At a meeting held at the new Meeting house in Burke county middle little river a Presbettara being called for to constitute a church and ordain officers and found prepared the members names as follows:

Edward Teague


Henry Holtsclaw Elders
Benjm Auston
Wm. Sherrill Deacons
Nathun Auston

George Pain, George Thompson, Excld. Jehue Barns, James Oxford, Sarah Teague, Mary Austin, dismist; Rebecca Austin, Elizabeth Thompson, Excld. Nancy Pain, Rebecca Foster, Ruth Pressly, Elender Dockery, Tabitha Spradlin, Elijah Austin, dismist by letter; Harry a Negro, deceased. Lurana Barnes, Mary Auston Sen.

Feb. 28, 1798.
On the reverse side of the document in a different handwriting, was written:

Richard Brown


Elijah Austin Dismist by letter
Rachel Brown about October
Mary Austin the first

(In printing the above, the old manuscript has been followed as regards spelling, punctuation, the use of capital letters, etc.)


The church established as shown by the above document was in the meetinghouse at the place now known as "Munday's graveyard", and was the growth of seed scattered from Alamance by Tryon's muskets, Edward Teague, the founder, all the Austins, George Payne, Jehu Barnes and probably Henry Holsclaw came from Orange. James Oxford, William Sherrill and the Negro, Harry, were born on the Catawba River and lived in what is now Caldwell County. There is neither document or tradition to show it as a fact that Harry was the same Harry that saved the women and children from the Cherokees in 1768 in the blockhouse where they had taken refuge, while the men were cone to meet the Indians, but from the conditions and circumstances at that time and years following it is more than probable that he was the identical Harry.
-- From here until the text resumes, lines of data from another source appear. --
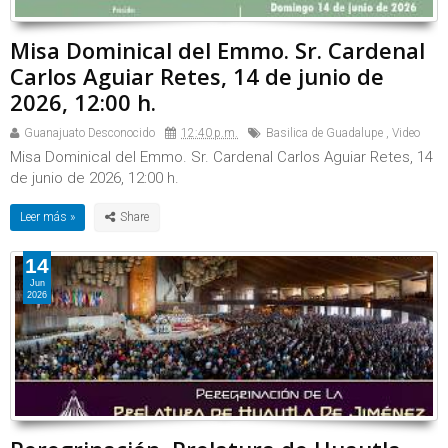
Misa Dominical del Emmo. Sr. Cardenal
Carlos Aguiar Retes, 14 de junio de
2026, 12:00 h.
Guanajuato Desconocido
12:40 p.m.
Basilica de Guadalupe
,
Video
Misa Dominical del Emmo. Sr. Cardenal Carlos Aguiar Retes, 14
de junio de 2026, 12:00 h.
Leer más »
14
Jun
2026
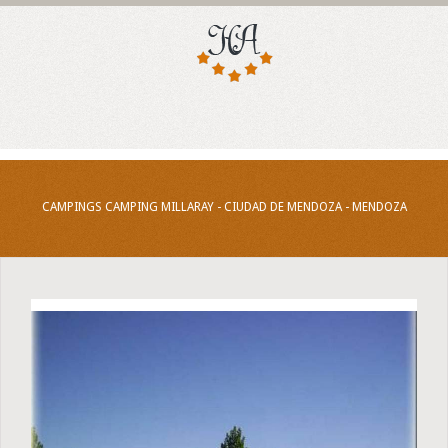
CAMPINGS CAMPING MILLARAY - CIUDAD DE MENDOZA - MENDOZA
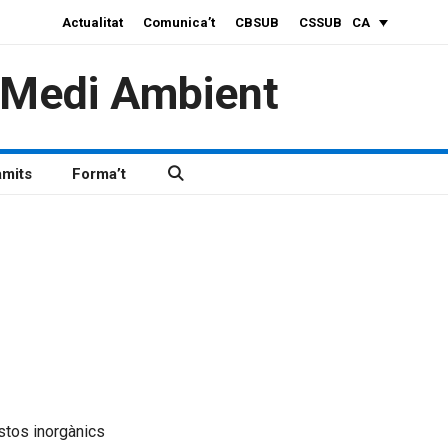
Actualitat
Comunica’t
CBSUB
CSSUB
CA
i Medi Ambient
àmits
Forma’t
tos inorgànics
The "MeetingHouse" was burned down perhaps twenty-five or thirty years after it was built and the organization dissolved but was soon after follow­ed by the organization at Antioch, which will came next.

Edward Teague and his wife Sarah, are buried in the cemetery where the church was built. The identity of their grave is lost, but their descendants are making arrangements to perpetuate their memory by a suitable monument.




ANTIOCH CHURCH
(Records of Alexander Association, 1888.) By J. B. Pool, Historian.
In obedience to the duties imposed upon me in the Constitution of our Association as Historian, I, herewith, submit as brief a history of Antioch Church as possible.
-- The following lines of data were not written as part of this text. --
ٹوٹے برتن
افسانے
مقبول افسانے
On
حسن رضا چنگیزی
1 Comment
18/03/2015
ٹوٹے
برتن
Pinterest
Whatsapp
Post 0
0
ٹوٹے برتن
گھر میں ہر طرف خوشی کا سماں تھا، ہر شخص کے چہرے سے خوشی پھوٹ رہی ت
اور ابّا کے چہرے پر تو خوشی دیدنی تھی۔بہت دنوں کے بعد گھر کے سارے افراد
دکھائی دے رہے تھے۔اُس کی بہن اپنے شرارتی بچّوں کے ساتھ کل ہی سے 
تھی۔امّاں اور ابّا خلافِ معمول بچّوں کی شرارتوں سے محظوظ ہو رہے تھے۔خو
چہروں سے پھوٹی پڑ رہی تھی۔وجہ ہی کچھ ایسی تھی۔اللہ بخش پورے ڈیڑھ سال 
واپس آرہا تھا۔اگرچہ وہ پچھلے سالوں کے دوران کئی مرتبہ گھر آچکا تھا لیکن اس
This church is located in Ellendale township, Alexander County, N. C., about nine miles west of Taylorsville. It was organized on the 29th day of July, 1826, by a Presbytery, consisting of ministers and deacons: Wm. Dobson, Sr., Wm. Mines, Richard Wallace, Wm. Dobson, Jr., John Swaim and Alexander West. The brethren and sisters were found orthodox and were constituted into a Baptist church called Antioch. The church was organized with 6 males and 7 females by the close of the year, 13 more were added to the membership. Rev. Wm. Dobson was first the pastor, then Wm. Richards to Sept. 18, 1830.
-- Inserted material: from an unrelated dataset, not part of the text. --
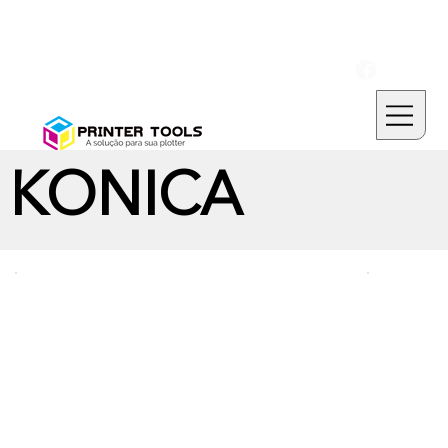
KONICA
On May 10, 1828, Rebecca White joined by experience. The church has belonged to the following Associations: Brier Creek, Catawba, Lewis Fork, Brushy Mountain and Alexander. On September 18, 1830, J. F. McCall was chosen pastor, Win. Richards in August 1832. On the 6th of June, 1835, Wm. D. Holder was made pastor up to 1843. Benjamin Austin was clerk from 1826 to 1839 to 1847. Re­cords lost from 1843 to 1847. On May 22, 1847, Win. Goforth was made pastor. R. L. Steele and J. H. West, April 22, 1848. James Reed and Wm. Pool, January 1851. George Swaim, May 1853; H. Holsclaw, June 1854. H. Holsclaw and George Swaim, Dec. 1855. George Swaim and Daniel Austin, April 1858. J. B. Powell and Daniel Austin, May 1859. J. Crouch, Dec. 1862. Wm. Pool and G. D. Sherrill, Aug. 1875; Wm. and J. B. Pool, July 1876. L. P. Gwaltney, January, 1879, J. B. Powell, Sept. 27, 1879. L. P. Gwaltney, Aug. 20, 1880. W. A. Pool, Nov. 25, 1882. L. P. Gwaltney, Jan. 2, 1885; J. B. Pool, August 6, 1885; H. D. LeQueux, October 24, 1885. L. P. Gwaltney, August 20, 1886. James Reed was clerk 1847 to November 1849. R. H. Teague, 1849 to 1853. H. M. Julian, 1853 to April 1855. W. S. Pool, 1855 to Nov. 1860. H. M. Julian, 1860 to June 1871. R. W. Munday, 1871 to 1874. S. P. Austin, 1874 to July 1879. W. E. White, 1879 to the present (1888). The church has had 22 different men as pastors since its organization, and 9 as clerk. The church began with 13 members: in 1847 it numbered; new, 1888, it has a membership of 257. J. B. Foci, Association Historian.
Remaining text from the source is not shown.